##### Entries shown #####

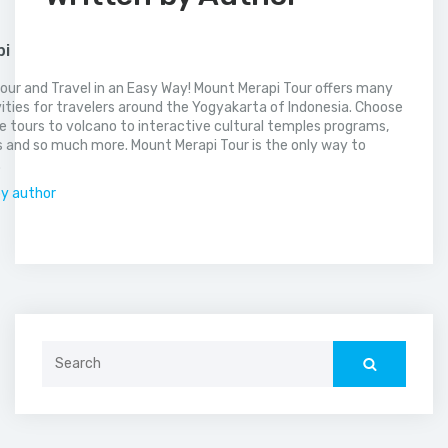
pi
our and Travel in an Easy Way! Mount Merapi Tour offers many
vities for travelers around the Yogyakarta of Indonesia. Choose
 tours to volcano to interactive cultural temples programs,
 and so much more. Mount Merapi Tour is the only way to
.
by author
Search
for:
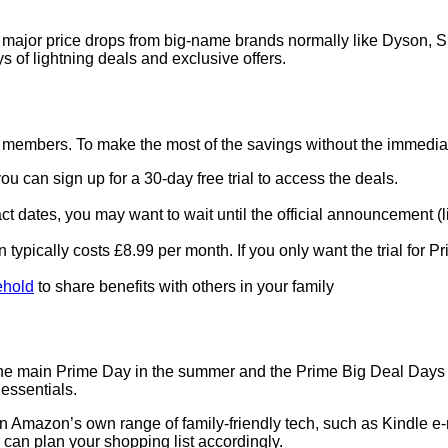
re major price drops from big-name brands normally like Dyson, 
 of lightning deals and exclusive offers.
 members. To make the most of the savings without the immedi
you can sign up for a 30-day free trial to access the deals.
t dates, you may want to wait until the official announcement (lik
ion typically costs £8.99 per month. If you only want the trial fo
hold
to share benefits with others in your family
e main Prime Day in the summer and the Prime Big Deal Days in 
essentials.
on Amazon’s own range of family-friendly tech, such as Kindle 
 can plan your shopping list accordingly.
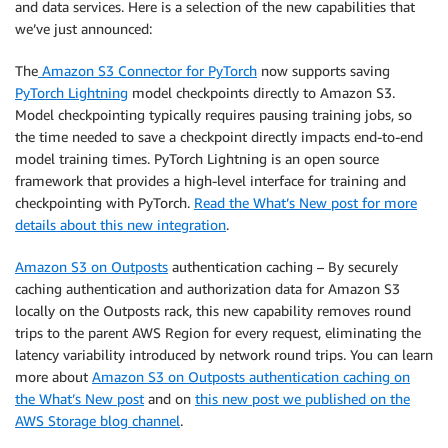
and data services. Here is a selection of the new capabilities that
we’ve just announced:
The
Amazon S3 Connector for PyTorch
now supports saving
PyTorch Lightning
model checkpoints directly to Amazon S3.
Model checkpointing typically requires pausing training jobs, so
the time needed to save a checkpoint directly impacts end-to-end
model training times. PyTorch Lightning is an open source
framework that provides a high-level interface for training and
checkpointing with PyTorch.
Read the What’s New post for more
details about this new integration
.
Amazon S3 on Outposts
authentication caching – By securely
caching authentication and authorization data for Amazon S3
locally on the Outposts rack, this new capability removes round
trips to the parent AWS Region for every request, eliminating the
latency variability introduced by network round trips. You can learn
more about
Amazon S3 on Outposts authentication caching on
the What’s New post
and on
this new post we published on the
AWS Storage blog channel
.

#####
##### Entries shown #####

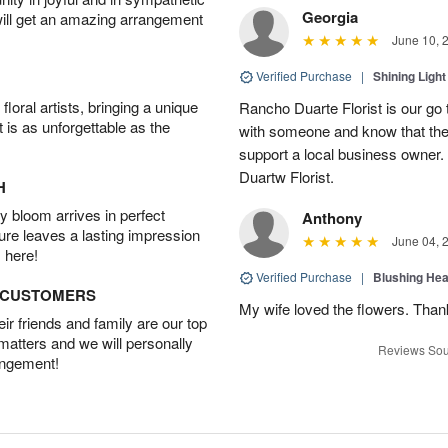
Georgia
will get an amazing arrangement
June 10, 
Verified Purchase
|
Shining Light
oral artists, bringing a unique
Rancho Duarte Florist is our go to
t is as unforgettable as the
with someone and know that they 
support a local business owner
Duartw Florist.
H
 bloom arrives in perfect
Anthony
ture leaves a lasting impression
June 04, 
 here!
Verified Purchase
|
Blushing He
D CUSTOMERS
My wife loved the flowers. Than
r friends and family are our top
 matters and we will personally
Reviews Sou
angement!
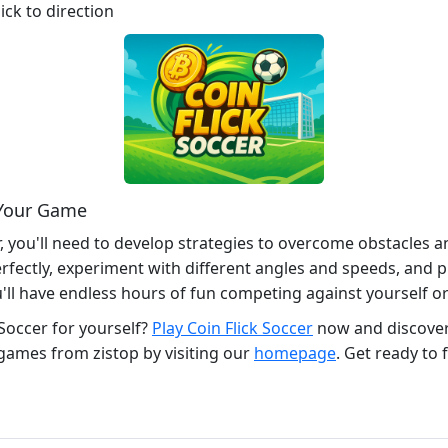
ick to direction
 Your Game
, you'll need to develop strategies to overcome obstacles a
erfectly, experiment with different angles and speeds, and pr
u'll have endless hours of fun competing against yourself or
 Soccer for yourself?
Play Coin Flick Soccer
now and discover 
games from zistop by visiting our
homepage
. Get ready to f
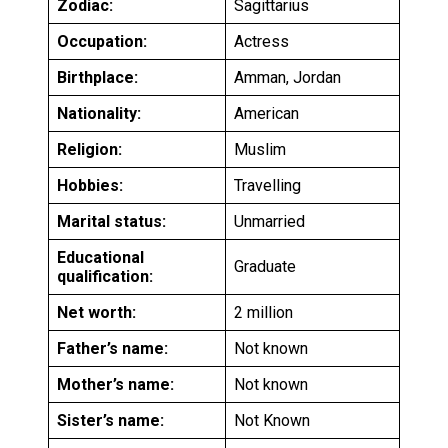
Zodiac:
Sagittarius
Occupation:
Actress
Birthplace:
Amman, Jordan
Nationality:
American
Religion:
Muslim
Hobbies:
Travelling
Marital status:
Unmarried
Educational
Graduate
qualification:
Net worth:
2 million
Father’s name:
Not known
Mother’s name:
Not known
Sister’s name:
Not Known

#####

From the listing above, the lines starting with the one that has "framework that provides" and running through the one that has "locally on the" should be copied exactly, ends included.

framework that provides a high-level interface for training and
checkpointing with PyTorch.
Read the What’s New post for more
details about this new integration
.
Amazon S3 on Outposts
authentication caching – By securely
caching authentication and authorization data for Amazon S3
locally on the Outposts rack, this new capability removes round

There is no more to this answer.